Additionally, under the arrangement between the UAE and Indian governments, UAE lenders can track you even in India. Had you left the UAE with an unpaid loan, it would have been very difficult for you to resume a normal professional life in the UAE.
To your advantage, you have taken a loan not for consumption but for investing in a property. The good news is that the property market in India has started to recover.
You don’t need to return to India to sell your property. You can issue a PoA to your wife, which will allow her to sell the property and remit the funds to you. You’ll have to get the PoA attested by IVS Global, an authorised body of the Ministry of External Affairs in India.

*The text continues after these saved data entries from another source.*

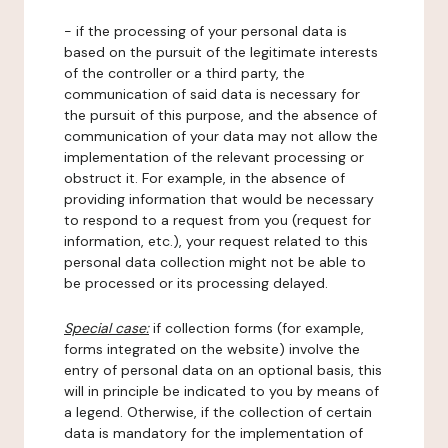
- if the processing of your personal data is
based on the pursuit of the legitimate interests
of the controller or a third party, the
communication of said data is necessary for
the pursuit of this purpose, and the absence of
communication of your data may not allow the
implementation of the relevant processing or
obstruct it. For example, in the absence of
providing information that would be necessary
to respond to a request from you (request for
information, etc.), your request related to this
personal data collection might not be able to
be processed or its processing delayed.
Special case:
if collection forms (for example,
forms integrated on the website) involve the
entry of personal data on an optional basis, this
will in principle be indicated to you by means of
a legend. Otherwise, if the collection of certain
data is mandatory for the implementation of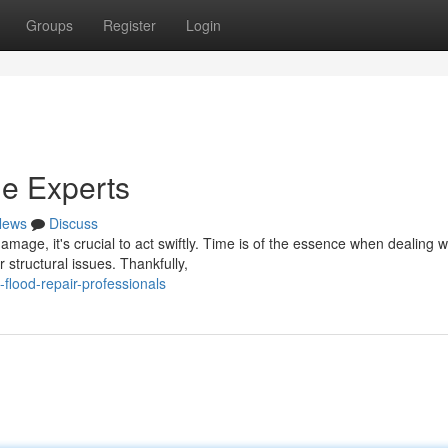
Groups
Register
Login
e Experts
News
Discuss
age, it's crucial to act swiftly. Time is of the essence when dealing w
structural issues. Thankfully,
flood-repair-professionals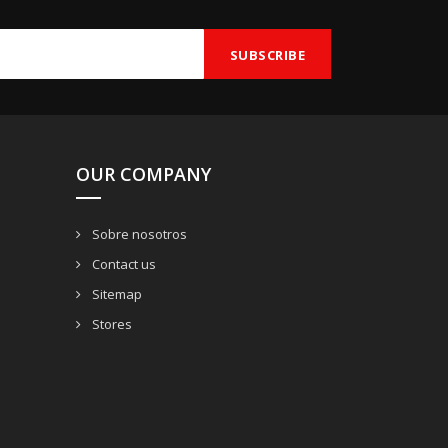
OUR COMPANY
Sobre nosotros
Contact us
Sitemap
Stores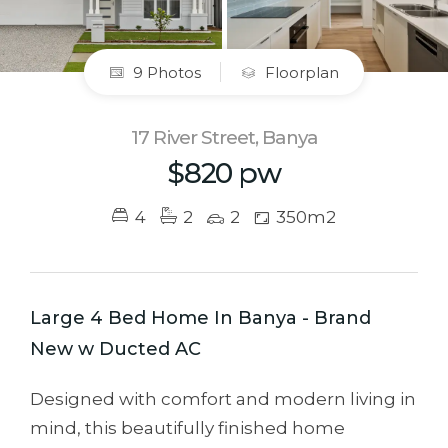
9 Photos
Floorplan
17 River Street, Banya
$820 pw
4
2
2
350m2
Large 4 Bed Home In Banya - Brand
New w Ducted AC
Designed with comfort and modern living in
mind, this beautifully finished home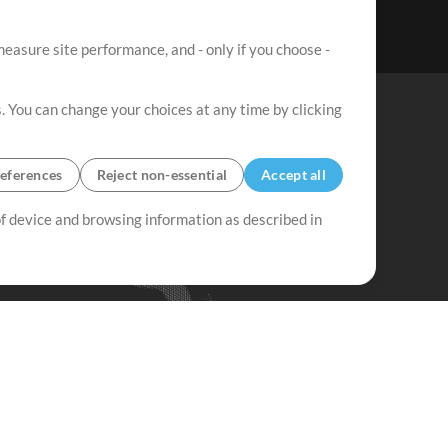
easure site performance, and - only if you choose -
. You can change your choices at any time by clicking
eferences
Reject non-essential
Accept all
 of device and browsing information as described in
Up Mix
Minus Mix
Get Started
ubscribe to
the MultiTracks.com
Newsletter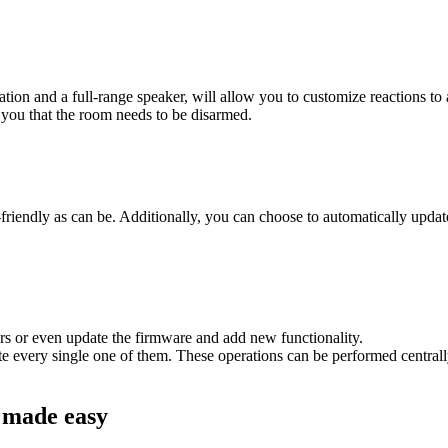
on and a full-range speaker, will allow you to customize reactions to a 
 you that the room needs to be disarmed.
endly as can be. Additionally, you can choose to automatically update s
ers or even update the firmware and add new functionality.
 every single one of them. These operations can be performed centrally
n made easy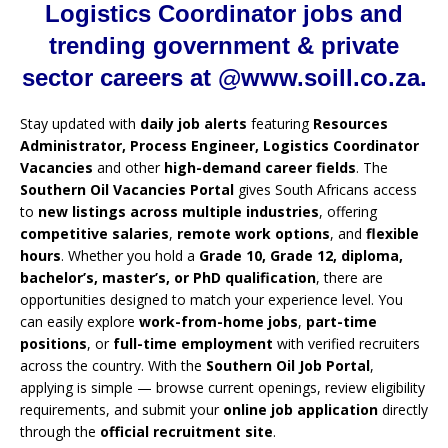
Logistics Coordinator jobs and
trending government & private
sector careers at @www.soill.co.za.
Stay updated with
daily job alerts
featuring
Resources
Administrator, Process Engineer, Logistics Coordinator
Vacancies
and other
high-demand career fields
. The
Southern Oil Vacancies Portal
gives South Africans access
to
new listings across multiple industries
, offering
competitive salaries
,
remote work options
, and
flexible
hours
. Whether you hold a
Grade 10, Grade 12, diploma,
bachelor’s, master’s, or PhD qualification
, there are
opportunities designed to match your experience level. You
can easily explore
work-from-home jobs
,
part-time
positions
, or
full-time employment
with verified recruiters
across the country. With the
Southern Oil Job Portal
,
applying is simple — browse current openings, review eligibility
requirements, and submit your
online job application
directly
through the
official recruitment site
.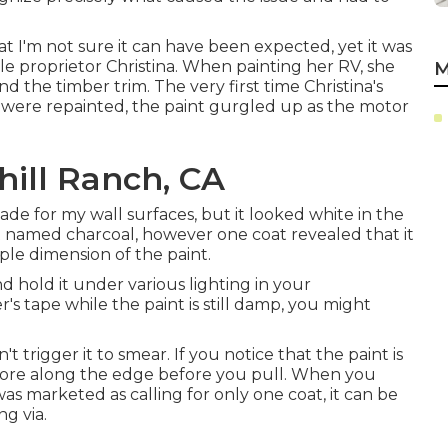
hat I'm not sure it can have been expected, yet it was
e proprietor Christina. When painting her RV, she
M
the timber trim. The very first time Christina's
 were repainted, the paint gurgled up as the motor
hill Ranch, CA
ade for my wall surfaces, but it looked white in the
t named charcoal, however one coat revealed that it
ple dimension of the paint.
nd hold it under various lighting in your
's tape while the paint is still damp, you might
t trigger it to smear. If you notice that the paint is
o score along the edge before you pull. When you
as marketed as calling for only one coat, it can be
ng via.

In the meantime, stay in touch with your bank to maintain their trust. You should keep them appraised of your situation and the progress of selling your property. If there’s any progress on finding a new job, you should also keep your bank informed of that.
Once you have the funds available, you can start discussing a settlement negotiation with your bank. Even if the funds realised from the property sale are less than your debt obligation, you can negotiate a settlement with your bank, such as requesting it to accept a single payment with a waiver or a part payment with a reduced instalment plan. The choice of settlement method will also depend on your job situation.
For example, if you are expecting to find a decent-paying job soon, you have a better chance of settling the debt on more favourable terms. This option will allow you to have some reserves and keep your monthly payments manageable.